Ow, you can buy one done for that, but a #1 frame off car for $30k is a better investment than a used new car for that price. So, if he insures the quality, that is great. And if you are willing to spend that much on it, and that's buddy's price..
Post some pics and let us see the project.


----------



## dragowebb83 (Feb 20, 2012)

i will. the 4 pics on my page now are the car when i brought it home. i have since pulled the motor, tranny, front bumper, inner fender wells, windshield, hood, trunk lid, seats, dropped the gas tank, and vaccumed alot of dirt rust, spider webs out. thanks for the insperation. i am stickin with it. i love goin out and workin on my GOAT. about to post some pics


----------



## jetstang (Nov 5, 2008)

WHat's in the rear, love the ladder bars, someone thought it was fast. Would be cool to see what else was hot rodded on it. Good looking car. If the car has bubbles, it might as well be in primer when you buy it, as you are going to paint it anyway.
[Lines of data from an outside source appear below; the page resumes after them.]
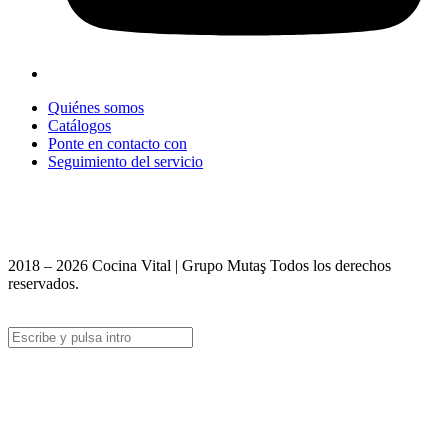
Quiénes somos
Catálogos
Ponte en contacto con
Seguimiento del servicio
+90 312 363 9933
info@vitalmutfak.com
2018 – 2026 Cocina Vital | Grupo Mutaş Todos los derechos
reservados.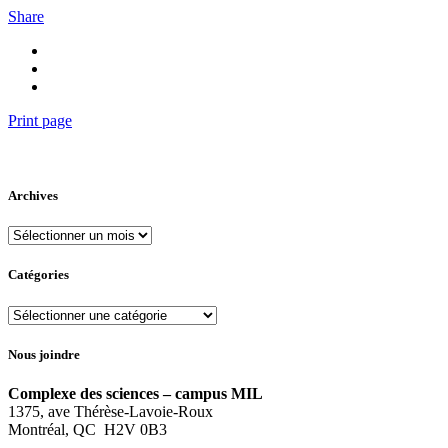
Share
Print page
Archives
Archives
Catégories
Catégories
Nous joindre
Complexe des sciences – campus MIL
1375, ave Thérèse-Lavoie-Roux
Montréal, QC H2V 0B3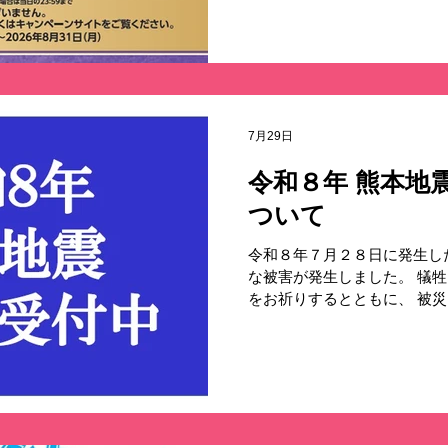
さい。 https://cp.kirin.jp/
間：２０２６年８月１日（土）
（月） ◆応募期間◆ キャン
含む１,０００円（税込）以
応募ください。 ※スマート
のスクリーンショット（店舗
7月29日
購入日時）の４点がわかるよ
に添付してください。 ◆対象
令和８年 熊本地
全商品 ※紙パック商品を除く
ついて
入で、当選確率２倍！！ ※
みます。 ●キリン 富士のお
令和８年７月２８日に発生し
いしい水 ●ＣＧＣ おいしいお
な被害が発生しました。 犠
茶 ●ＣＣＧおいしい烏龍茶 
をお祈りするとともに、 被
見舞い申し上げます。 ＣＧ
復旧を願い、 全国の加盟店
施いたします。 お預かりし
体へお届けし、 被災者への
す。 実施期間：８月２５日（
された各自治体を予定してお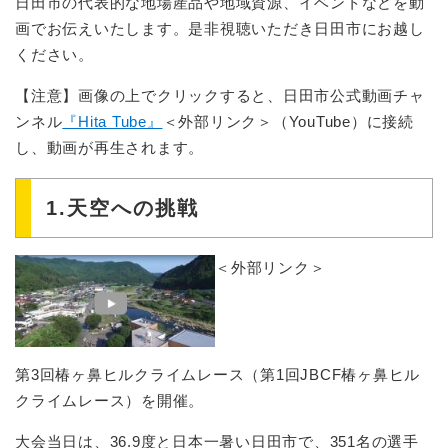
日田市の代表的な地場産品や地域資源、イベントなどを動
画でお伝えいたします。是非視聴いただき日田市にお越し
ください。
【注意】画像の上でクリックすると、日田市公式動画チャ
ンネル
『Hita Tube』
＜外部リンク＞
（YouTube）に接続
し、動画が再生されます。
1.天空への挑戦
＜外部リンク＞
第3回椿ヶ鼻ヒルクライムレース（第1回JBCF椿ヶ鼻ヒル
クライムレース）を開催。
大会当日は、36.9度と日本一暑い日田市で、351名の選手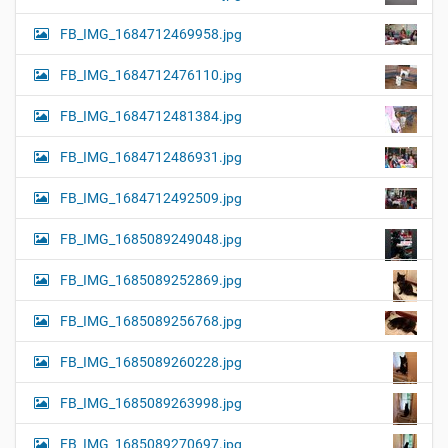
FB_IMG_1684712469958.jpg
FB_IMG_1684712476110.jpg
FB_IMG_1684712481384.jpg
FB_IMG_1684712486931.jpg
FB_IMG_1684712492509.jpg
FB_IMG_1685089249048.jpg
FB_IMG_1685089252869.jpg
FB_IMG_1685089256768.jpg
FB_IMG_1685089260228.jpg
FB_IMG_1685089263998.jpg
FB_IMG_1685089270697.jpg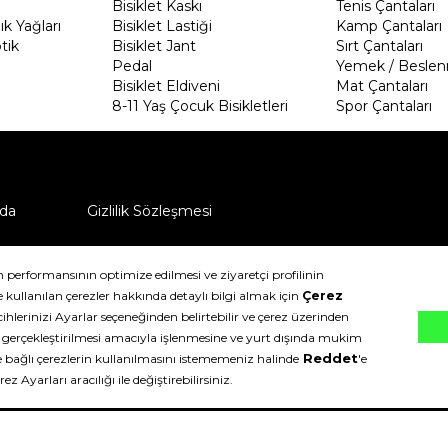
Bisiklet Kaskı
Tenis Çantaları
k Yağları
Bisiklet Lastiği
Kamp Çantaları
tik
Bisiklet Jant
Sırt Çantaları
Pedal
Yemek / Beslen
Bisiklet Eldiveni
Mat Çantaları
8-11 Yaş Çocuk Bisikletleri
Spor Çantaları
da
Gizlilik Sözleşmesi
ü nasıl iade edebilirim?
klıdır.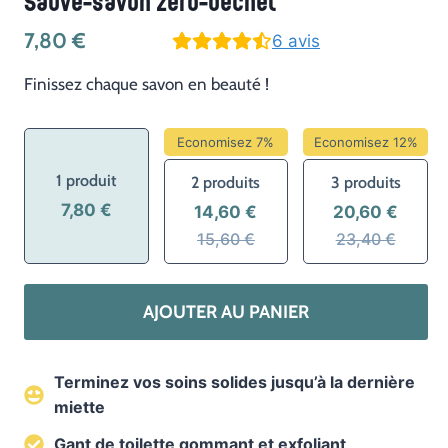
Sauve-savon zéro-déchet
7,80
€
6
avis
Finissez chaque savon en beauté !
Economisez 7%
Economisez 12%
1 produit
2 produits
3 produits
7,80 €
14,60 €
20,60 €
15,60 €
23,40 €
quantité
AJOUTER AU PANIER
de
Sauve-
savon
Terminez vos soins solides jusqu’à la dernière
zéro-
miette
déchet
Gant de toilette gommant et exfoliant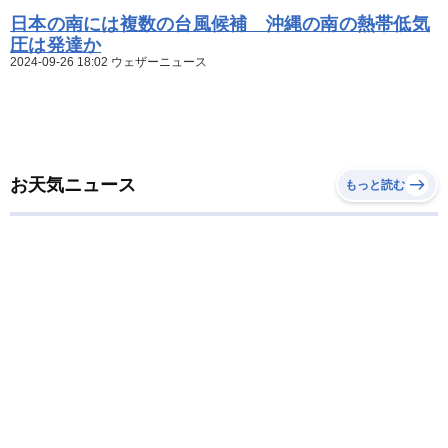
日本の南には複数の台風候補 沖縄の南の熱帯低気
圧は発達か
2024-09-26 18:02 ウェザーニュース
お天気ニュース
もっと読む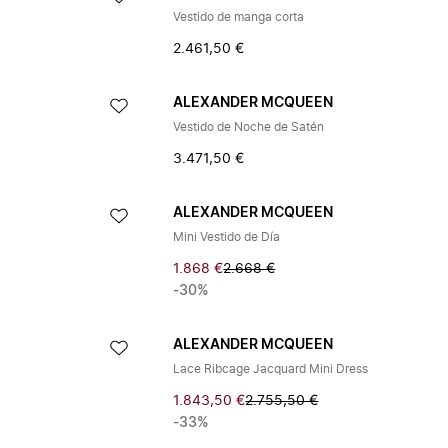
Vestido de manga corta
2.461,50 €
ALEXANDER MCQUEEN
Vestido de Noche de Satén
3.471,50 €
ALEXANDER MCQUEEN
Mini Vestido de Día
1.868 €
2.668 €
-30%
ALEXANDER MCQUEEN
Lace Ribcage Jacquard Mini Dress
1.843,50 €
2.755,50 €
-33%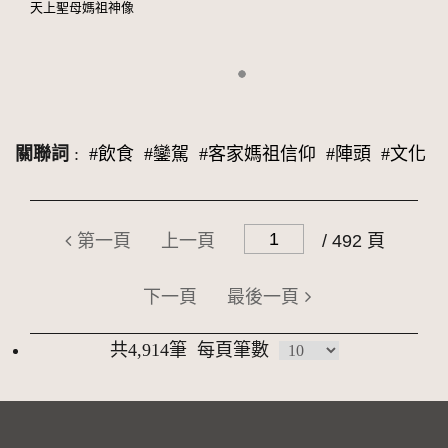
天上聖母媽祖神像
關聯詞
:
#飲食
#鑾駕
#客家媽祖信仰
#陣頭
#文化
第一頁
上一頁
/ 492 頁
下一頁
最後一頁
共4,914筆
每頁筆數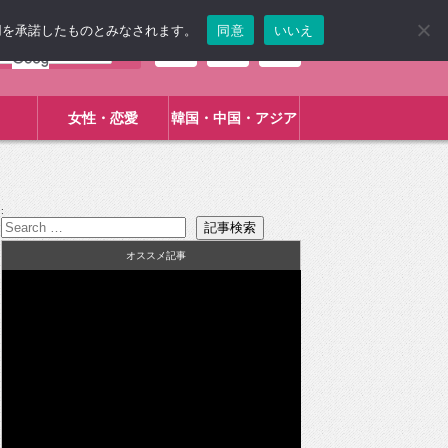
使用を承諾したものとみなされます。
同意
いいえ
女性・恋愛
韓国・中国・アジア
:
オススメ記事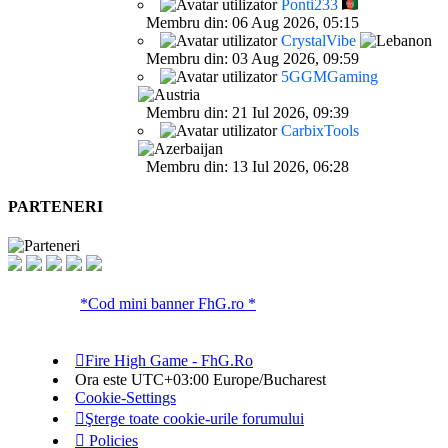
Ponti233
Membru din: 06 Aug 2026, 05:15
CrystalVibe
Membru din: 03 Aug 2026, 09:59
5GGMGaming
Membru din: 21 Iul 2026, 09:39
CarbixTools
Membru din: 13 Iul 2026, 06:28
PARTENERI
*Cod mini banner FhG.ro *
Fire High Game - FhG.Ro
Ora este UTC+03:00 Europe/Bucharest
Cookie-Settings
Şterge toate cookie-urile forumului
Policies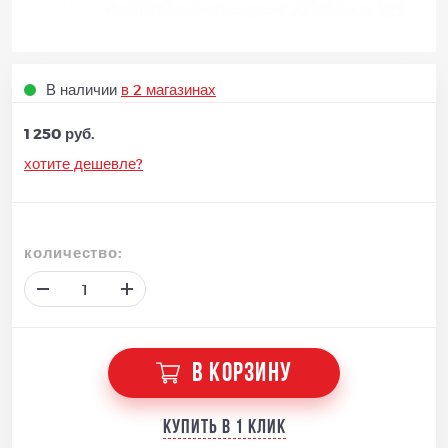
В наличии
в 2 магазинах
1 250 руб.
хотите дешевле?
количество:
В КОРЗИНУ
Купить в 1 клик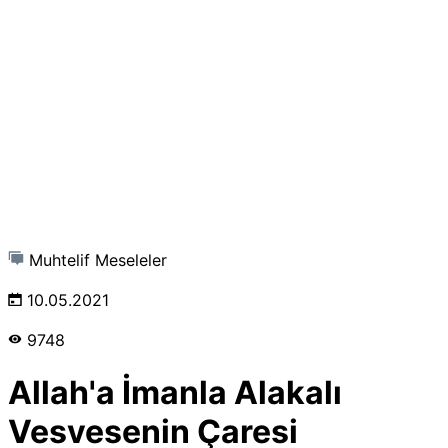
Muhtelif Meseleler
10.05.2021
9748
Allah'a İmanla Alakalı
Vesvesenin Çaresi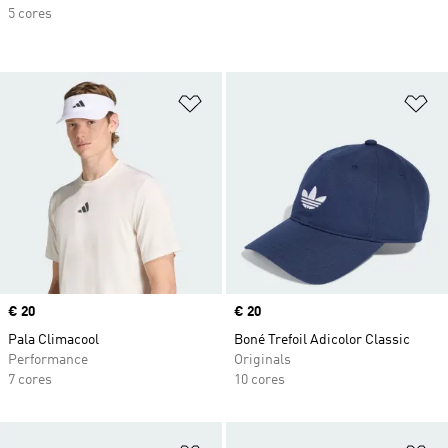
5 cores
Adicionar à Lista de Desejos
Ad
Price
€ 20
Price
€ 20
Pala Climacool
Boné Trefoil Adicolor Classic
Performance
Originals
7 cores
10 cores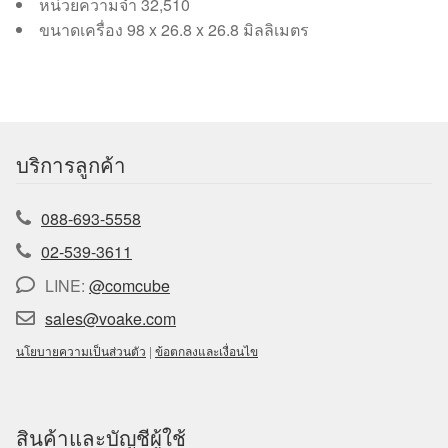
หน่วยความจำ 32,510
ขนาดเครื่อง 98 x 26.8 x 26.8 มิลลิเมตร
บริการลูกค้า
088-693-5558
02-539-3611
LINE:
@comcube
sales@voake.com
นโยบายความเป็นส่วนตัว
|
ข้อตกลงและเงื่อนไข
สินค้าและบัญชีผู้ใช้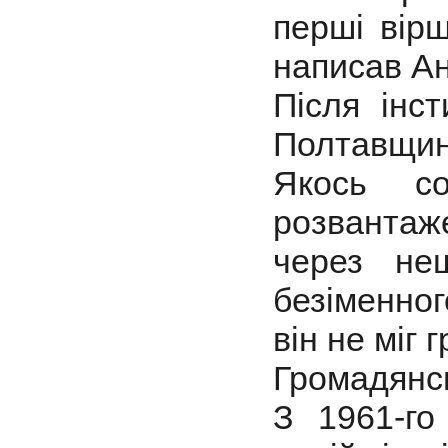
перші вір
написав А
Після інс
Полтавщин
Якось со
розвантаж
через не
безіменног
він не міг г
Громадянсь
З 1961-го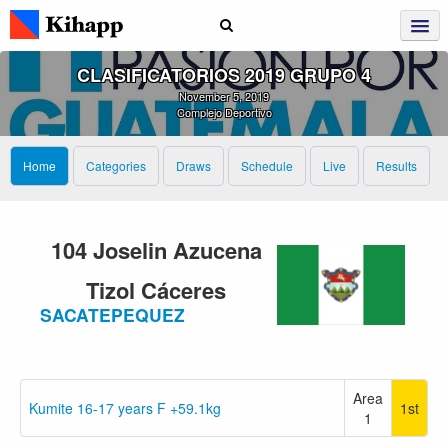
CLASIFICATORIOS 2019 GRUPO 4
November 5, 2019
Complejo Deportivo
Home
Categories
Draws
Schedule
Live
Results
104 Joselin Azucena
Tizol Cáceres
SACATEPEQUEZ
Area
Kumite 16-17 years F +59.1kg
1st
1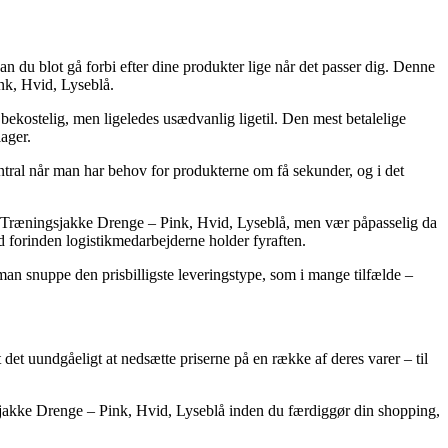
 kan du blot gå forbi efter dine produkter lige når det passer dig. Denne
nk, Hvid, Lyseblå.
 bekostelig, men ligeledes usædvanlig ligetil. Den mest betalelige
ager.
r man har behov for produkterne om få sekunder, og i det
h Træningsjakke Drenge – Pink, Hvid, Lyseblå, men vær påpasselig da
ted forinden logistikmedarbejderne holder fyraften.
 man snuppe den prisbilligste leveringstype, som i mange tilfælde –
et det uundgåeligt at nedsætte priserne på en række af deres varer – til
gsjakke Drenge – Pink, Hvid, Lyseblå inden du færdiggør din shopping,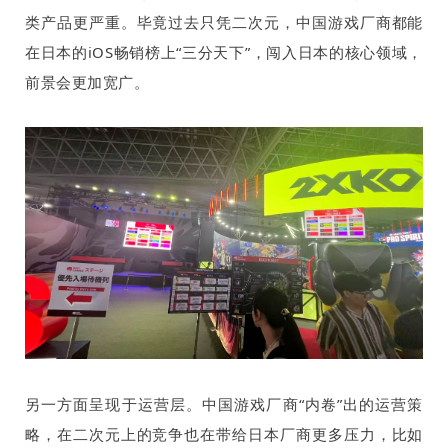
类产品更严重。毕竟过去只凭二次元，中国游戏厂商都能
在日本的
iOS
畅销榜上“三分天下”，闯入日本的核心领域，
前景会更加宽广。
另一方面呈现于运营层。中国游戏厂商“内卷”出的运营策
略，在二次元上的竞争也在带给日本厂商更多压力，比如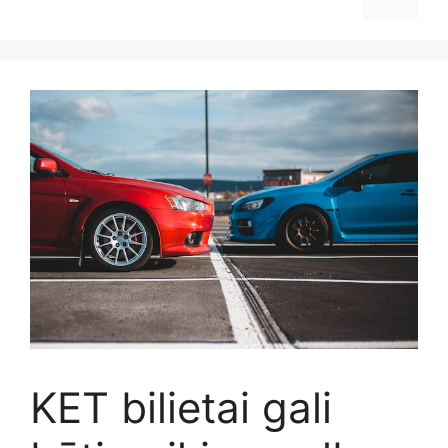
KET bilietai gali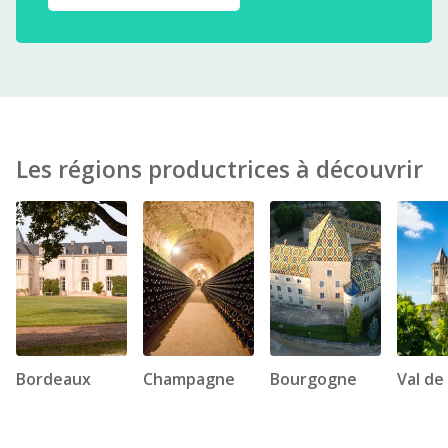
Les régions productrices à découvrir
Bordeaux
Champagne
Bourgogne
Val de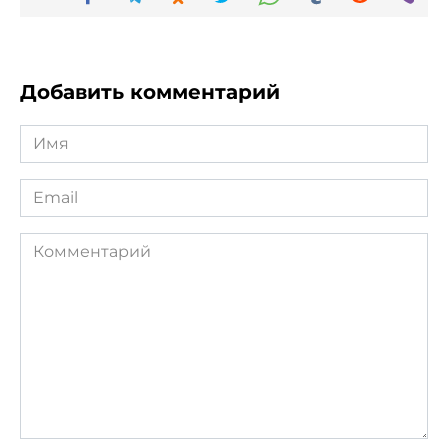
Добавить комментарий
Имя
*
Email
*
Комментарий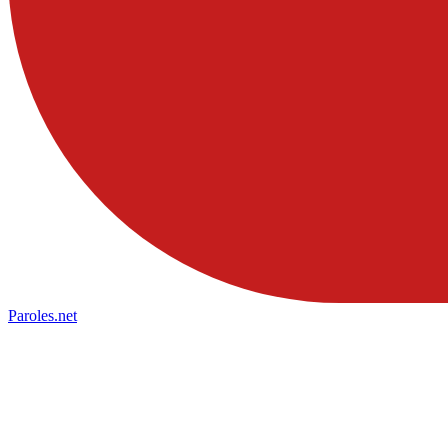
Paroles
.net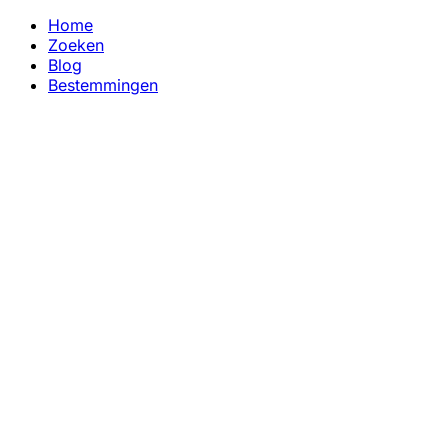
Home
Zoeken
Blog
Bestemmingen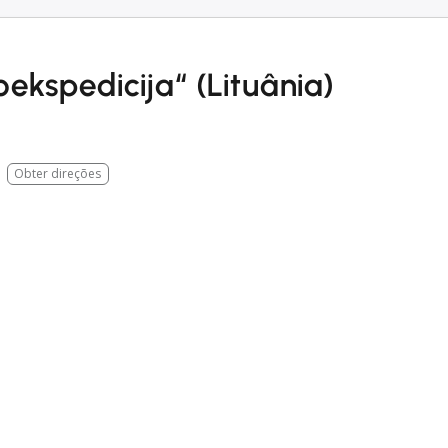
ekspedicija“ (Lituânia)
Obter direções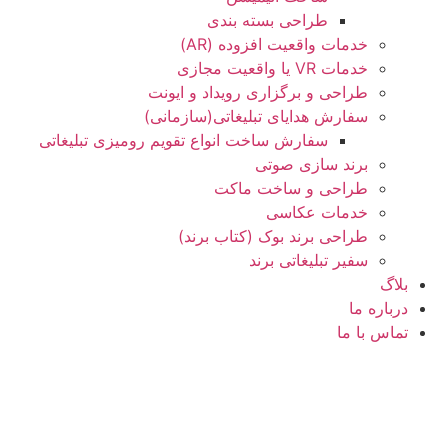
طراحی بسته بندی
خدمات واقعیت افزوده (AR)
خدمات VR یا واقعیت مجازی
طراحی و برگزاری رویداد و ایونت
سفارش هدایای تبلیغاتی(سازمانی)
سفارش ساخت انواع تقویم رومیزی تبلیغاتی
برند سازی صوتی
طراحی و ساخت ماکت
خدمات عکاسی
طراحی برند بوک (کتاب برند)
سفیر تبلیغاتی برند
بلاگ
درباره ما
تماس با ما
Why pay for bad paint. Is it a real Ram Air car, or just cut out?


----------



## Instg8ter (Sep 28, 2010)

Ahhhh, saw that car on Craigslist.....never said don't do it..., i did, and with a Tempest no less....:rofl: just letting you know what your in for, like jet said, these days you can get one done for around what you will put into that one...25K sounds in the ballpark if you tackle a lot of it yourself and get the buddy deal. Sounds like you dove in so Git'r done...just post up any problems and wee will be happy to help you along the way....:cheers


----------



## dragowebb83 (Feb 20, 2012)

the shell of the car is in pretty good shape. As is the frame. the Ram air is real, the "Judge" was bull which i knew when i got my hands on the PHS. my next step is to sand blast everything worth saving. yes the ladder bars were a joke. dont know why they were on the car. they had also cut the exhaust and had mufflers up by the tranny. but left the old tail pipes that weren't even connected on the car. the good news is i paid next to nothin for the car. guy wanted 7500. paid 1200. so i have already saved that much is the way im gonna look at it


----------



## Instg8ter (Sep 28, 2010)

good deal that gives you 6k to play with....:cheers.

this is what the Tempest looked like when i found it....


----------



## OrbitOrange (Jul 5, 2010)

I can tell you I have $30k in my 70 GTO and thats a frame off and I can say its not 100%. Its not numbers matching either. Im kinda sad I have that much in it because like these guys say you can buy one done up for that price. But, there are a few things that ease my mind when I think about the $30k. I built the car for ME! And I know exactly what all has been done to it and what might have gotten skipped or looked over. I know for a FACT that its NOT full of bondo! I know where all the patch panels are. 

Buy one thats done and you might get a basket case full of bondo. Like the 71 lemans I started with!


----------